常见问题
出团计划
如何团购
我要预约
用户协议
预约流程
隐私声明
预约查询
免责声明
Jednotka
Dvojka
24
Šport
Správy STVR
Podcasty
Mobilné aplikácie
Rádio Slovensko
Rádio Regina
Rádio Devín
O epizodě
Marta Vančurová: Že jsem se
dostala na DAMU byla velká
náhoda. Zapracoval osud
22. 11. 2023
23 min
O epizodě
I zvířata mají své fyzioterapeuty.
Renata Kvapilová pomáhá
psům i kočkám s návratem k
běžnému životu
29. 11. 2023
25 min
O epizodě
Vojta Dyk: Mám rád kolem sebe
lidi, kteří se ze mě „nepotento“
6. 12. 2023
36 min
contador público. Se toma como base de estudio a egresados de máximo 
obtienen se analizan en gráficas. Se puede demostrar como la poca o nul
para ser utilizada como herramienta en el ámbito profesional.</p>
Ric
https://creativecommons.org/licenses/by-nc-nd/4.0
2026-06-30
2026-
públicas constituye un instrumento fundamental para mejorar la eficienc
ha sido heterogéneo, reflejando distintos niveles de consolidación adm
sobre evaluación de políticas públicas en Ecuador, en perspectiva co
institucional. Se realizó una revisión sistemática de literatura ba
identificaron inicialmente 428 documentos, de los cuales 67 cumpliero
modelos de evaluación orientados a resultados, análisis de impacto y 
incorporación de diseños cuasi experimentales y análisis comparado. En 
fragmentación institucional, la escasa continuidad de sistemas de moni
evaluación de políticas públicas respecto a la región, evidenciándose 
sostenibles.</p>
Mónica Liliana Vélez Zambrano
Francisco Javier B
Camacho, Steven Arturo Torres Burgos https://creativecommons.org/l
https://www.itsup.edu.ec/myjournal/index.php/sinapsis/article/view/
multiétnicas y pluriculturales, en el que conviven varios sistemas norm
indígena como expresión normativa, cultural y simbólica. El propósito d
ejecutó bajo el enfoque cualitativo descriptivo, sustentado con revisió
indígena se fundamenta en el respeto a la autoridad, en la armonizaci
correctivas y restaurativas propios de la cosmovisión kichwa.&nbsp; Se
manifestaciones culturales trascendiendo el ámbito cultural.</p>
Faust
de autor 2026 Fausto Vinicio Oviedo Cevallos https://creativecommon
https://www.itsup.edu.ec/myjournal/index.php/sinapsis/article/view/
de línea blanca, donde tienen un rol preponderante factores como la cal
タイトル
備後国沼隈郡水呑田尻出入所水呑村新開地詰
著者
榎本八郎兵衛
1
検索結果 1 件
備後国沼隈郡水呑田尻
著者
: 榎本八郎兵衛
* * * * *
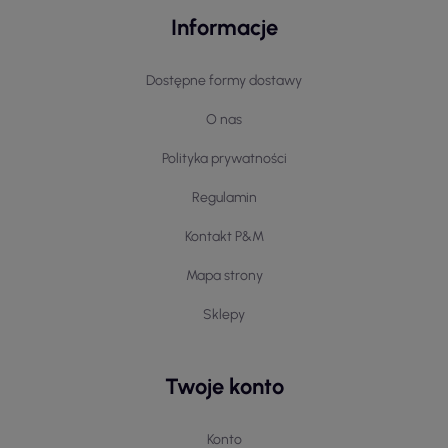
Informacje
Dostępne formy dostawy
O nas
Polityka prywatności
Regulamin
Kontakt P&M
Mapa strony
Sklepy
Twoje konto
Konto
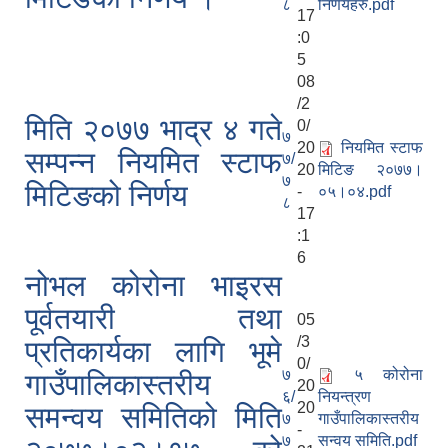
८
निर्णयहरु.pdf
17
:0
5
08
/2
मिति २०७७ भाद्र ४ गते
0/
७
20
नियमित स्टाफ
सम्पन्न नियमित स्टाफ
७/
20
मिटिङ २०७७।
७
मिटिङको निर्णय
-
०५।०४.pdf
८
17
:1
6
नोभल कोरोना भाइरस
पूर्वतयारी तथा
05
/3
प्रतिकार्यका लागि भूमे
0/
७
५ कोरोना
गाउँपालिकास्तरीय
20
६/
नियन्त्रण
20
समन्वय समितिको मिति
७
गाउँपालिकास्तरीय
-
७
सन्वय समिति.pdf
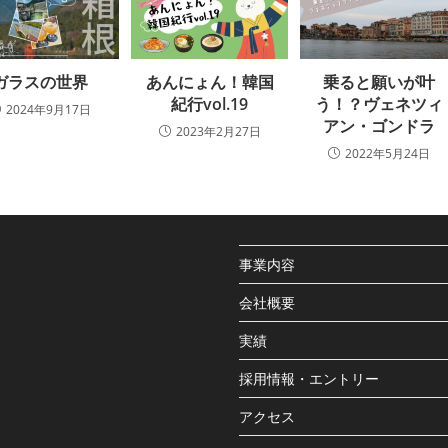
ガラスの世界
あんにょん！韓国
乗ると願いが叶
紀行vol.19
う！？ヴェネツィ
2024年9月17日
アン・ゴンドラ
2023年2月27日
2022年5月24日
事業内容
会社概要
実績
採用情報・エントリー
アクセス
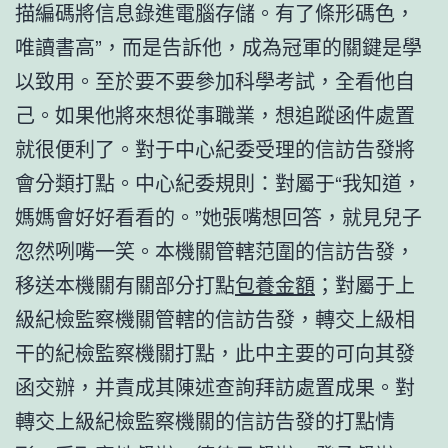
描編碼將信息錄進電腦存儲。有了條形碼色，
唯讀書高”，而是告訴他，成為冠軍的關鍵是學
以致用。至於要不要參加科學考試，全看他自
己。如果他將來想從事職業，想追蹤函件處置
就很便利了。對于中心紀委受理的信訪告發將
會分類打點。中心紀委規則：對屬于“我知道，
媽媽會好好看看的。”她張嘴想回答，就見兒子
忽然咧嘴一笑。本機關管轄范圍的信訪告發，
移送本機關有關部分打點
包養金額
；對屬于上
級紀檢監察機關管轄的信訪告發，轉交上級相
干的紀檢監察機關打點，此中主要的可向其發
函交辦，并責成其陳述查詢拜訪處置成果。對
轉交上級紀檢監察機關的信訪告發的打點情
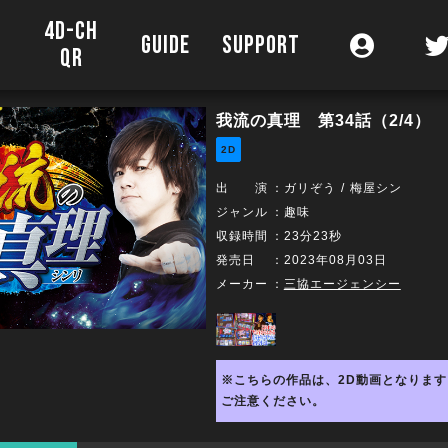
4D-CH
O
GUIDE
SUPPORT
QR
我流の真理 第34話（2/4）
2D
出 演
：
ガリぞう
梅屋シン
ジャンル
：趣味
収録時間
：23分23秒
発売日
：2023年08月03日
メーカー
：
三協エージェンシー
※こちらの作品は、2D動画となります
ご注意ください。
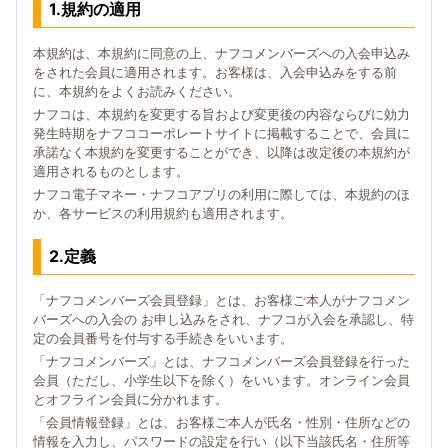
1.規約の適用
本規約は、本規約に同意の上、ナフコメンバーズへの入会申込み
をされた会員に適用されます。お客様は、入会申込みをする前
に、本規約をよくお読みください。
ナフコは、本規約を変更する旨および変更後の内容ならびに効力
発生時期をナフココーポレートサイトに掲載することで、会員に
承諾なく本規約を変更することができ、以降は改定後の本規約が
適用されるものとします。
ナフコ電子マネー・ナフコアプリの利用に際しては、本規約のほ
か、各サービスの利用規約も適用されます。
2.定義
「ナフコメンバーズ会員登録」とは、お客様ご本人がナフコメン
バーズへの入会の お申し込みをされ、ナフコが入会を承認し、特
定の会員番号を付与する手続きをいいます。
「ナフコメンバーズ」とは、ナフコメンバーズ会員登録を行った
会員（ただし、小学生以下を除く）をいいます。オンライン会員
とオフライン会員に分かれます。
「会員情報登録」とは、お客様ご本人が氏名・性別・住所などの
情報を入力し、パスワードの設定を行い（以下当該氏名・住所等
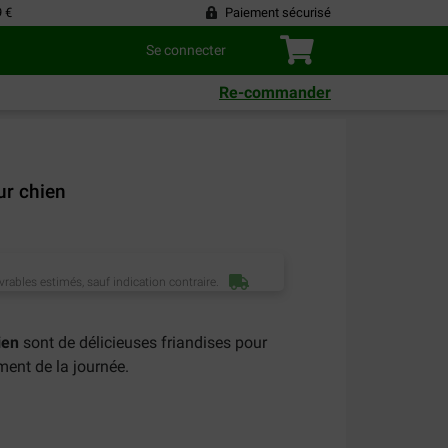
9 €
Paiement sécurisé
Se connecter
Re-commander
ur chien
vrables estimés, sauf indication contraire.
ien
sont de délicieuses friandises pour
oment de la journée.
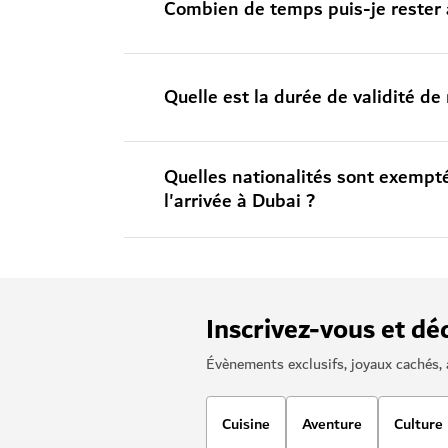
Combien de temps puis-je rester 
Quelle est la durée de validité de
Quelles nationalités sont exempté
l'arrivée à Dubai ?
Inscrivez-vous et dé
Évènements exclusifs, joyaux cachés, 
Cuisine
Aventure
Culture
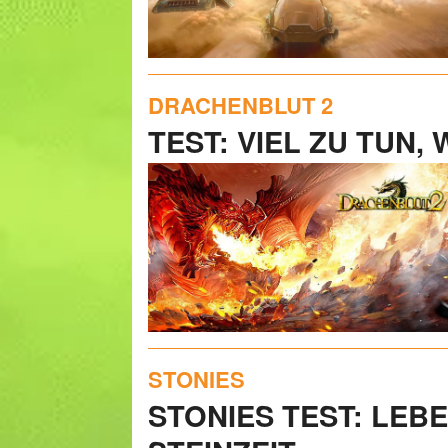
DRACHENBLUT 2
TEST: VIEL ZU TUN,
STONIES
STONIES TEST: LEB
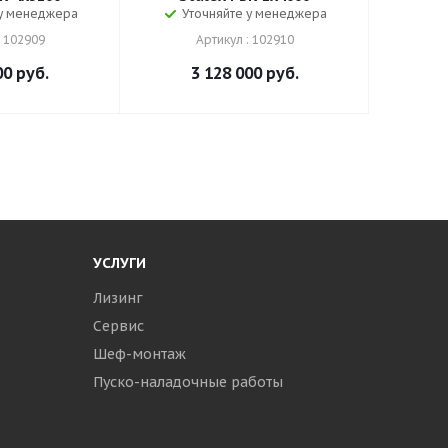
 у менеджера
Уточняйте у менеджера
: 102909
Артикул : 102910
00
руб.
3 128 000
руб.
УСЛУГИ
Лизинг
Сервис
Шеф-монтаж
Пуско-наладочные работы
* * * * *
EXERCISE DESCRIPTION: Would you copy every line of the entries in which "sistemas" appears?

EXERCISE RESULT:
fragmentación institucional, la escasa continuidad de sistemas de moni
multiétnicas y pluriculturales, en el que conviven varios sistemas norm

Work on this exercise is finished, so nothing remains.